To fully grasp hold of this we have to remember that we cannot separate or compartmentalise the different parts of the story of Jesus. His birth, his life, his death and his resurrection all belong together in the one story of God's engagement with the world he so loves. Therefore in celebrating the beginning of Jesus' earthly life (his incarnation), we also celebrate all that followed (his death and resurrection). We need to be wary of focussing all our attention on the cross in such a way that forgets or diminishes the incarnation. The incarnation was not simply the means to the end of the atonement. Instead, as Julian of Norwich once stated, the atonement secured the end of the incarnation, which was the ontological recreation of our humanity. Through the death of Christ (which she described as the ‘labour pains’ of the cross), the old humanity is put to death in order that a new humanity might be born.
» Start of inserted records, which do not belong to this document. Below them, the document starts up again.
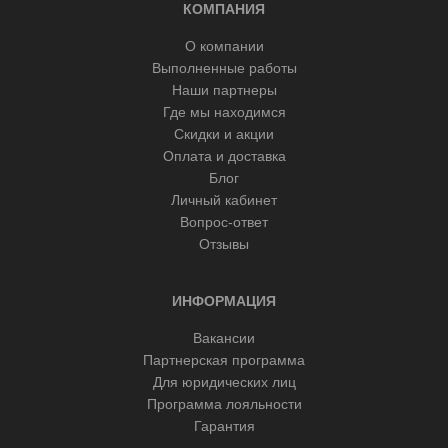
КОМПАНИЯ
О компании
Выполненные работы
Наши партнеры
Где мы находимся
Скидки и акции
Оплата и доставка
Блог
Личный кабинет
Вопрос-ответ
Отзывы
ИНФОРМАЦИЯ
Вакансии
Партнерская программа
Для юридических лиц
Программа лояльности
Гарантия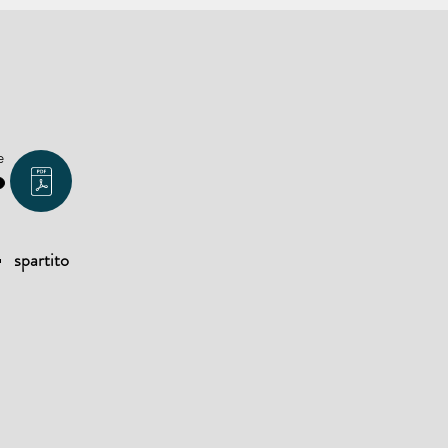
e
spartito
As Paul says in 2 Corinthians 5:17, ‘if anyone is in Christ, he is a new creation; the old has gone, the new has come!’

Therefore as we celebrate God's extravagant love in the giving of his only begotten Son to be born in 'sinful flesh', we also celebrate that in his death that flesh has been defeated in order that new life may emerge. Put simply, for those in Christ, the birth of Jesus is cause to celebrate our own rebirth - we are now sons and daughters of the one true King.

Oh, and by the way, Happy Christmas!